Spielberg sembra infatti voler simulare la chiusura di un otturatore, ovvero una componente meccanica presente in ogni fotocamera e cinepresa. Ora, semplificando un po’ il discorso, immaginate la fotocamera come fosse una sorta di buco in grado di assorbire la luce. Quando scattiamo una fotografia, stiamo dando il comando all’otturatore della macchina di chiudersi per tappare l’ingresso della luce e imprimere nella memoria quella appena entrata. La macchina da presa cinematografica non è altro che una macchina fotografica molto potente, capace di scattare 24 fotografie al secondo. Questo significa che l’otturatore della cinepresa, si apre e si chiude 24 volte in un secondo.

Si tratta quindi di una componente molto sofisticata e, il portellone dell’astronave di E.T. è stato ricostruito proprio seguendo le dinamiche e i movimenti dell’otturatore di una cinepresa. Potremmo quindi affermare che, simbolicamente, la porta dell’ufo rappresenti la macchina da presa di Spielberg, sia il simbolo del suo cinema. A questo punto non resta che prestare attenzione all’ultimo dettaglio che vediamo sparire dietro la chiusura del portellone. Infatti, come ricorderete, l’ultima parte del corpo di E.T. che resta visibile ai nostri occhi è il suo cuore rosso pulsante. Di nuovo allora, sempre in via del tutto metaforica, Spielberg ci sta suggerendo che il suo cinema (il portellone a forma di otturatore) in realtà non è altro che un cinema basato sui sentimenti, sulle emozioni (il cuore rosso pulsante).

Tutto lo spettacolo magico del film E.T., dei blockbuster realizzati da questo cineasta, degli effetti speciali a lui più congeniali, dei dinosauri, delle guerre mondiali, degli squali o degli archeologi in cerca di un tesoro sepolto da milioni di anni, sono solo un pretesto, una cornice narrativa per parlare al cuore del pubblico ed emozionarlo con i sentimenti più semplici e consolidati come l’amicizia appunto.

E.T. ai giorni nostri

Solamente parlando di valori così universali e trasversali, il cinema di Spielberg è riuscito a superare la sfida del tempo. E.T., in particolar modo, sembra essere oggi oggetto di un culto sfrenato da parte di tutti gli amanti della cultura popolare. Impossibile infatti non riconoscerne l’impatto su progetti ben più recenti come ad esempio la serie di Netflix Stranger Things, che attinge abbondantemente dal film di Spielberg per raccontare le imprese di un gruppo di ragazzi alle prese con fenomeni paranormali.
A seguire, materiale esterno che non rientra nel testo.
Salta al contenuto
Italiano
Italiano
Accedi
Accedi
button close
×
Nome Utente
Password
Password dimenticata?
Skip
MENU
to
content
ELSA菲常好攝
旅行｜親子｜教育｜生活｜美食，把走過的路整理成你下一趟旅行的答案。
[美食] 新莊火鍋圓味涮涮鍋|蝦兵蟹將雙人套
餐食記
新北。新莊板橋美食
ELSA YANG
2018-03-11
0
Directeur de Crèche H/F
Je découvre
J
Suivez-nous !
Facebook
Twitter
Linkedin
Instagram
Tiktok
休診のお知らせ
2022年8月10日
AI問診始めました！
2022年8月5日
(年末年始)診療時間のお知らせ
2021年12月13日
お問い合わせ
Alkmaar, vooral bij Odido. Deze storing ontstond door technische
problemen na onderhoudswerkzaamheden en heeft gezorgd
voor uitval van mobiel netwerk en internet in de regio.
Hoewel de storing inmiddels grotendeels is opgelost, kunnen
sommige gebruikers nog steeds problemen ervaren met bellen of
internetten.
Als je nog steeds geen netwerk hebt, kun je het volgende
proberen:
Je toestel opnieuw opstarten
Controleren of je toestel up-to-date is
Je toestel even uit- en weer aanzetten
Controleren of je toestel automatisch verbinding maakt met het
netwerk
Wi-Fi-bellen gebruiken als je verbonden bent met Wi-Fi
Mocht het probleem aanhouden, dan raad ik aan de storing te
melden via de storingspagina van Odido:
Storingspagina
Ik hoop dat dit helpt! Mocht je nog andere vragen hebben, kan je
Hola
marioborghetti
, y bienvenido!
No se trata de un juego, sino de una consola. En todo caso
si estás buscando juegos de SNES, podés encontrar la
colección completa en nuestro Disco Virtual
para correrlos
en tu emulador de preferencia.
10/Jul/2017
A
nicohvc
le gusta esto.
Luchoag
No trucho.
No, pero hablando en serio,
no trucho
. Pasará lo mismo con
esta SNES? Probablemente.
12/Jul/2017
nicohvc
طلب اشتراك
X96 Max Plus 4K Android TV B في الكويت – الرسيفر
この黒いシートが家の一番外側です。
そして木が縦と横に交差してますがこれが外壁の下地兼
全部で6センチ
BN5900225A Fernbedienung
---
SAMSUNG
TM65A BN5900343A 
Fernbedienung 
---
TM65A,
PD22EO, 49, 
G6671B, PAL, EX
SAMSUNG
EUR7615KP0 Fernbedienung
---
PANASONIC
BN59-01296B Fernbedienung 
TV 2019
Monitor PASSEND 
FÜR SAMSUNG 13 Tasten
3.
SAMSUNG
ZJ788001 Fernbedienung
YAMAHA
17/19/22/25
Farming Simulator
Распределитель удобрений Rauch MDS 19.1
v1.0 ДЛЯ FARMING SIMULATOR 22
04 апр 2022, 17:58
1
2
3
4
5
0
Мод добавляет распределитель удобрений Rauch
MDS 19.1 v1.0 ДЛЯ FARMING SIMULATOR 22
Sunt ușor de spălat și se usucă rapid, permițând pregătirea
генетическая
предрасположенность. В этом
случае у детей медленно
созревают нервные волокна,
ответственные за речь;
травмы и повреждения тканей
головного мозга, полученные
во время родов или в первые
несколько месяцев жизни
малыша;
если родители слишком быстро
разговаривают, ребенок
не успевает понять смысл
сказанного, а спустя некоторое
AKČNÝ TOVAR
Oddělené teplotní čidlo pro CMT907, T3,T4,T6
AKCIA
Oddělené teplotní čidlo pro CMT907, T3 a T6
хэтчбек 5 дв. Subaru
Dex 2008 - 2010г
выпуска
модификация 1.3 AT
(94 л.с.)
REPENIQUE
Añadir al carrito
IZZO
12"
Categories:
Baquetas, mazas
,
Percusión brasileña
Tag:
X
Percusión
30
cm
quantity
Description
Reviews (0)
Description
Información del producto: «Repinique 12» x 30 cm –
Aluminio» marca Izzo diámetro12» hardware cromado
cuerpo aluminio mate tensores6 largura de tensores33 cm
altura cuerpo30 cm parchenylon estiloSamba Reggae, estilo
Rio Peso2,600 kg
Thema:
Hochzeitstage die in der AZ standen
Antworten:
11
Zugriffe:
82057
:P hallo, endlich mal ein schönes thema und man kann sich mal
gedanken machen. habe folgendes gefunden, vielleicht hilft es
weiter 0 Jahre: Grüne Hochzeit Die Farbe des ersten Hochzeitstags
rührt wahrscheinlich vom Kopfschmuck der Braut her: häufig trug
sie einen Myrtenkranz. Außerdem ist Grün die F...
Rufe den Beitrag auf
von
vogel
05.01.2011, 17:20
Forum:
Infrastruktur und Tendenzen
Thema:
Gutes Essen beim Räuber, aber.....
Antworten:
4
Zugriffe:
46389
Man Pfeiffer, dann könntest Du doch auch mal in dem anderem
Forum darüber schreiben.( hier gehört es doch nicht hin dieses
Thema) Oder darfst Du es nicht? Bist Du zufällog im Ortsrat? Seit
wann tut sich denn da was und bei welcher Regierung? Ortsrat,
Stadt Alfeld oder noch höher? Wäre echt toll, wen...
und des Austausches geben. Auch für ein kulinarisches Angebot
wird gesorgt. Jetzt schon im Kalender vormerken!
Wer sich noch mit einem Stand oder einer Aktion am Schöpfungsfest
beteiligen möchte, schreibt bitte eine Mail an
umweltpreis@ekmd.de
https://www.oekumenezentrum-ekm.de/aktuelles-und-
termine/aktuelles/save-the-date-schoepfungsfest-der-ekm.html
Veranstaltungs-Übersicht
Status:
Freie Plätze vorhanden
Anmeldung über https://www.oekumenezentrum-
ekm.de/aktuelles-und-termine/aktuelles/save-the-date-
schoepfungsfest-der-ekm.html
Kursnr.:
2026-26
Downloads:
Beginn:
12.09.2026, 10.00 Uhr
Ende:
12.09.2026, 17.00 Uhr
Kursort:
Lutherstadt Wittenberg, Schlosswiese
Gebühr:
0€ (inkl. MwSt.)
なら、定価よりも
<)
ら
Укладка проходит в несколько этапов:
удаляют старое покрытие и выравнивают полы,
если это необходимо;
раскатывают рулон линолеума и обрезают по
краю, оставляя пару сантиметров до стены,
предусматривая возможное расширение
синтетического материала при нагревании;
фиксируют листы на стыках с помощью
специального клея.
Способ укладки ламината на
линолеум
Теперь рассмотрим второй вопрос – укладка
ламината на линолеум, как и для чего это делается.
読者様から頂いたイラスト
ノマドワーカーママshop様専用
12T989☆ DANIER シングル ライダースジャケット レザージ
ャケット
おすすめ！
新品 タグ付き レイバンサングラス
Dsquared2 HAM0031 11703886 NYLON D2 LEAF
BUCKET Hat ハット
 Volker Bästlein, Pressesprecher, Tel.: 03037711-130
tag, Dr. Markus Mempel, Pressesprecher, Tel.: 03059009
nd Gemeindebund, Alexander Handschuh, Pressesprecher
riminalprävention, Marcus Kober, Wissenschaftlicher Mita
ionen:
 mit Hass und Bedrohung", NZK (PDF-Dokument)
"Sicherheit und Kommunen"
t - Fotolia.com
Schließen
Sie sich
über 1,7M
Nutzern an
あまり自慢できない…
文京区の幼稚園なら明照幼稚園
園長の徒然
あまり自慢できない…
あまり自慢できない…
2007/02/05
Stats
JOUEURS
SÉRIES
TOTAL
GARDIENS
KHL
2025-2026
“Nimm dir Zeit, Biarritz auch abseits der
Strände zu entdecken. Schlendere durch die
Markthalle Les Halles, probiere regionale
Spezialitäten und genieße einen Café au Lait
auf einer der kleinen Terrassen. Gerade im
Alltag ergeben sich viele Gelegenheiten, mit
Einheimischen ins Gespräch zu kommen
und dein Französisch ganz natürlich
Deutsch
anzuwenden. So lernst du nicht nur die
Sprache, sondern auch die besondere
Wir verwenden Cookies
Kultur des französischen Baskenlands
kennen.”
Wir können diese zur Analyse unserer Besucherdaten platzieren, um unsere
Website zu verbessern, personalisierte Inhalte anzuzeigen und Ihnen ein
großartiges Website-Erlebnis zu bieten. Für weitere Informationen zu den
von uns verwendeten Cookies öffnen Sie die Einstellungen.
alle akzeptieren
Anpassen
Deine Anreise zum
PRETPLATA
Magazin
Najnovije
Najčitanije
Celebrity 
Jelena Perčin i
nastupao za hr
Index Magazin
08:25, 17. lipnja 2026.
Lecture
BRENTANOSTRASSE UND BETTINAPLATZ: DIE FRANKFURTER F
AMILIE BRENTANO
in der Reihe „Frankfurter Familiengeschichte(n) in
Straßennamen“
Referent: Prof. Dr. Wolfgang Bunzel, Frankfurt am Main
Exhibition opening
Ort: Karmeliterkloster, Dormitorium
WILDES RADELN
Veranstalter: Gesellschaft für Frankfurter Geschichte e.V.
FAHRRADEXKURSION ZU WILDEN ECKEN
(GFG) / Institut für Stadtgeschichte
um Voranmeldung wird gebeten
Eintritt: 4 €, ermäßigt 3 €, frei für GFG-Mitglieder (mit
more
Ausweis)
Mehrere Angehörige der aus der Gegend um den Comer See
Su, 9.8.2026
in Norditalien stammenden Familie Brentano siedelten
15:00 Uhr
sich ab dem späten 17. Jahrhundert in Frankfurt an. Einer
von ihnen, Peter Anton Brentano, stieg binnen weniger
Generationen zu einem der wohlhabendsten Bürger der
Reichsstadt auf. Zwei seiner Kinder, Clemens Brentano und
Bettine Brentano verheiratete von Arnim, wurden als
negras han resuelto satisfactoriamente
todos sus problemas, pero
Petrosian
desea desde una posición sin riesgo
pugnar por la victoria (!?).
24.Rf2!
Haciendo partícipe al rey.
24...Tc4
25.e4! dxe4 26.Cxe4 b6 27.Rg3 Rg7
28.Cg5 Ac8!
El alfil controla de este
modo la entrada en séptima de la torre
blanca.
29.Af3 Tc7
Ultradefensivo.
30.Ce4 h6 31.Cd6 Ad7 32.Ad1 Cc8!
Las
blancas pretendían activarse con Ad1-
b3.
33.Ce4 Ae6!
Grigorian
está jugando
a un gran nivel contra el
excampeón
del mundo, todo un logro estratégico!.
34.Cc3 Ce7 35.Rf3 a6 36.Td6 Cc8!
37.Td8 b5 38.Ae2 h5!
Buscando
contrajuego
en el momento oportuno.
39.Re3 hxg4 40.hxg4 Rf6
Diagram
Così come il recente remake di It, il film tratto dal celebre horror scritto da Stephen King.

E pensare che, a sua volta, Steven Spielberg si era ispirato a un film per girare la celebre scena della fuga dei ragazzi in volo sulle biciclette (considerata da molti critici ancora oggi la sequenza più magica della Storia del cinema). A detta del regista infatti, l’ispirazione è dovuta a un film tutto italiano: Miracolo a Milano. Si tratta di un lungometraggio del 1951 diretto da Vittorio De Sica. L’ultimissima, stupenda, sequenza di quel lavoro, vede i protagonisti finire in piazza Duomo e rubare una scopa ad alcuni netturbini che stavano lavorando per ripulire la città. Per scappare non faranno altro che cavalcare il manico, proprio come dovessero iniziare una partita di Quidditch, e librarsi nel cielo. La stessa sensazione provata dai giovani protagonisti in fuga sulle loro biciclette per portare via E.T. dalle mani degli adulti. Miracolo in America.